Task details: Go through the entries below and say how many lines hold the word "Roman". Nothing else is needed.

Source material:
####################
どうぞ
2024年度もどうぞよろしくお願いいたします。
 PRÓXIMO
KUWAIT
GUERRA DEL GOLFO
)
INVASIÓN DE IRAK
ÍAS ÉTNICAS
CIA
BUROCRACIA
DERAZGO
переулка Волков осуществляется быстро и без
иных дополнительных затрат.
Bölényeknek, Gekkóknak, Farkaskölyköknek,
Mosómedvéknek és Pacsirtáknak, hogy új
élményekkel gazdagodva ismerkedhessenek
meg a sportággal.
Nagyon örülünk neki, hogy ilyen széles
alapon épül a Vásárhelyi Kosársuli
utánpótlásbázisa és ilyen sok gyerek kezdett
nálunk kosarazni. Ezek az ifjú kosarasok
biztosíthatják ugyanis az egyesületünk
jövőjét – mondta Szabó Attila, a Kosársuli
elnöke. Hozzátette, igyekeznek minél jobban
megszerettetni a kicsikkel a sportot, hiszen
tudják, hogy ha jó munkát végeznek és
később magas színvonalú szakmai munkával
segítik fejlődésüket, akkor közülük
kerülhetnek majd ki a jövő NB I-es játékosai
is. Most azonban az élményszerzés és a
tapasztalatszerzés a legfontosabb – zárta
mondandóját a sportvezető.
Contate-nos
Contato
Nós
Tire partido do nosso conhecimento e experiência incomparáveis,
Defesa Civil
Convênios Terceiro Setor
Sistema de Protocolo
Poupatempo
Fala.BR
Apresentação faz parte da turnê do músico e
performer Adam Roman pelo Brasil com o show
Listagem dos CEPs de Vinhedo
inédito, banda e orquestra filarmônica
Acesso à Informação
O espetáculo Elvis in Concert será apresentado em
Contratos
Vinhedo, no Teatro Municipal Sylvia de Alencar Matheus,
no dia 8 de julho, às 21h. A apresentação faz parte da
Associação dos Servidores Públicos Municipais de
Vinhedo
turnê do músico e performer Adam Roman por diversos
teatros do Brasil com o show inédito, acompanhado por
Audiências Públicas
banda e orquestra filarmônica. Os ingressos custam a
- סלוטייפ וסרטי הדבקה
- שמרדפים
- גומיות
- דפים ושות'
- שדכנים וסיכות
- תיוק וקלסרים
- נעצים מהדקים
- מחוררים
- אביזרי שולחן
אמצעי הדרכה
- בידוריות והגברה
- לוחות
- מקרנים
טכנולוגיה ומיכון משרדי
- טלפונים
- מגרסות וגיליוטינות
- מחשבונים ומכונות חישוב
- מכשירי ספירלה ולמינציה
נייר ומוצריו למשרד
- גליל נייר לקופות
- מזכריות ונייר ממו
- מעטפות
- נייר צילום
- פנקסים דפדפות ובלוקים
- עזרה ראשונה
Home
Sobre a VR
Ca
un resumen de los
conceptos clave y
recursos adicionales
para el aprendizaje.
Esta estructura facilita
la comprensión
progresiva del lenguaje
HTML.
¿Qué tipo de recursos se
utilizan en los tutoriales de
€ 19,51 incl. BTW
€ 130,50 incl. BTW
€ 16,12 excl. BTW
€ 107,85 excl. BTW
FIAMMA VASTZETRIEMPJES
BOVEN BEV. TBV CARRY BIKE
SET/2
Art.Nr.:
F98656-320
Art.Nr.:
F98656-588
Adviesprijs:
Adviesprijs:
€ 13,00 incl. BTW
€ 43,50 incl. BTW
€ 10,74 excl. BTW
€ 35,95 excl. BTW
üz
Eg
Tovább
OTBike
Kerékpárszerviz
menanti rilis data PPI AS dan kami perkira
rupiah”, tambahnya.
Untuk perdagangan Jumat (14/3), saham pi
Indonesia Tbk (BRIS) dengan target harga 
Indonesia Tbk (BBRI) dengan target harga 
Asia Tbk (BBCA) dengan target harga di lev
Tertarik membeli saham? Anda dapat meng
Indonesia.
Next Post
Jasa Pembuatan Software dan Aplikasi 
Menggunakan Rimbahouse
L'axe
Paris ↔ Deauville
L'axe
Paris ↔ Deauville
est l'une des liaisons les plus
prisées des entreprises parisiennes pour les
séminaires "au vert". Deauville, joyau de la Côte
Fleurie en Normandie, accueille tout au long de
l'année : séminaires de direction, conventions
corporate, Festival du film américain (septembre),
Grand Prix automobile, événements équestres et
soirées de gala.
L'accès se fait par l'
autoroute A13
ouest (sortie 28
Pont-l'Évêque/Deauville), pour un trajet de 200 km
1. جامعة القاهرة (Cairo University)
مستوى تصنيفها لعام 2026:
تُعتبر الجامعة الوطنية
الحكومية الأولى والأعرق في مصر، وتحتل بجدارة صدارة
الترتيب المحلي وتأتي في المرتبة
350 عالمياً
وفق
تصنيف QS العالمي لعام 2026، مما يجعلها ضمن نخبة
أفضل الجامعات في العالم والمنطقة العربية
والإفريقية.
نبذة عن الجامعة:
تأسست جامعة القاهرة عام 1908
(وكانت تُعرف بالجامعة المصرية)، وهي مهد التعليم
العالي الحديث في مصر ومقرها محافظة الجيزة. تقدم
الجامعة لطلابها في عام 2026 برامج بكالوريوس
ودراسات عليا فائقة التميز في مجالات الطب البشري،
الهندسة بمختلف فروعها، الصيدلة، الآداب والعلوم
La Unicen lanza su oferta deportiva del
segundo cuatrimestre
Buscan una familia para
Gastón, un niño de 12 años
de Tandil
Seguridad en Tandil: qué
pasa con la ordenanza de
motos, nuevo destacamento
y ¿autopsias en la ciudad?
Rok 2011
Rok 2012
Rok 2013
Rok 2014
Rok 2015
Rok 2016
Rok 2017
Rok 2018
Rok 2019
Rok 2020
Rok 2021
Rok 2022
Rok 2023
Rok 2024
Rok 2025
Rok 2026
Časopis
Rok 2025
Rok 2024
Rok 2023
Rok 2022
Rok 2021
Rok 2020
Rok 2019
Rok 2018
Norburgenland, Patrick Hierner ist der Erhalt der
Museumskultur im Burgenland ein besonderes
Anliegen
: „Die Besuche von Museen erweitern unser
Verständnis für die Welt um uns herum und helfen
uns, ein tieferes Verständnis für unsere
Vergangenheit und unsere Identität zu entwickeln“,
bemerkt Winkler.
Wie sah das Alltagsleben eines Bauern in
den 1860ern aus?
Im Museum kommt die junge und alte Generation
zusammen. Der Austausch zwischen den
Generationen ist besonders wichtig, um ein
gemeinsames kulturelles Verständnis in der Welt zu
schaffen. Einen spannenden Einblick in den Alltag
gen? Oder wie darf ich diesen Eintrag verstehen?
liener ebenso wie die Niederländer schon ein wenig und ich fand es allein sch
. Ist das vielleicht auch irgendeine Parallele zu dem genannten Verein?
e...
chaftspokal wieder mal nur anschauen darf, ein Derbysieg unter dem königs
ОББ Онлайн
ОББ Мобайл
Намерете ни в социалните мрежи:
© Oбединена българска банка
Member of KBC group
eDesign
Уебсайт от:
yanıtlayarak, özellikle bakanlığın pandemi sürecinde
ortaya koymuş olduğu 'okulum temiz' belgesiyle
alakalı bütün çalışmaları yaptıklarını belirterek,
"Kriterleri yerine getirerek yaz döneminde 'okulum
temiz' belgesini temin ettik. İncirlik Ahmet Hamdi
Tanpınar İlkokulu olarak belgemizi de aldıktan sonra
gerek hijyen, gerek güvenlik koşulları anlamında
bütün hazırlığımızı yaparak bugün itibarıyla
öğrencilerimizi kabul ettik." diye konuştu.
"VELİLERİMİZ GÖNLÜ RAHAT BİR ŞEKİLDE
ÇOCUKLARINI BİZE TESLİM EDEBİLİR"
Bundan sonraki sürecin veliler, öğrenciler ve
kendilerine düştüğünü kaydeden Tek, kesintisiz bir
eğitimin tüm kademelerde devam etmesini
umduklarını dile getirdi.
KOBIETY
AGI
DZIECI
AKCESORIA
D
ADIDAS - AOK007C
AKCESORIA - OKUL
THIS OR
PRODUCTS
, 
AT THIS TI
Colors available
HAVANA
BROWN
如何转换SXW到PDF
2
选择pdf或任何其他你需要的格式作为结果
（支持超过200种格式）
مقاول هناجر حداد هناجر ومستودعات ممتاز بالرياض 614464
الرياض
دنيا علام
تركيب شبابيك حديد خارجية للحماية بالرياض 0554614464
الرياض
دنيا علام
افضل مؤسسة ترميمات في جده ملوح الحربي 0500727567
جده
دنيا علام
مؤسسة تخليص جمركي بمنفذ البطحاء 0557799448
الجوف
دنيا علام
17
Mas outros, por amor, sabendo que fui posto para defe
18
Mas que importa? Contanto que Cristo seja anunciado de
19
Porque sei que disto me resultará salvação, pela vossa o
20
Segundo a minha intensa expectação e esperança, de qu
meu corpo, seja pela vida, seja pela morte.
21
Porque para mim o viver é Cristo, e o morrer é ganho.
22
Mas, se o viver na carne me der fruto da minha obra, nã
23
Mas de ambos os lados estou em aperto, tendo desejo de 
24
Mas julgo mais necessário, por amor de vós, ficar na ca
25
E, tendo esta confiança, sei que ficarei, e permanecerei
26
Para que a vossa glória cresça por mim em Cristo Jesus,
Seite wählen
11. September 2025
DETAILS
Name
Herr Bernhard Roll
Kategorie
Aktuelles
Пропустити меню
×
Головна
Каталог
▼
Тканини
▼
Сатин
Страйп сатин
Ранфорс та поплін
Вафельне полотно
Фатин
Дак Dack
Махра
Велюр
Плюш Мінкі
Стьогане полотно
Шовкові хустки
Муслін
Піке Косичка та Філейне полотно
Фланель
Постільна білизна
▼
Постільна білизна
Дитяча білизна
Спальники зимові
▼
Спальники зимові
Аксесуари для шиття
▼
####################
Exercise output: 2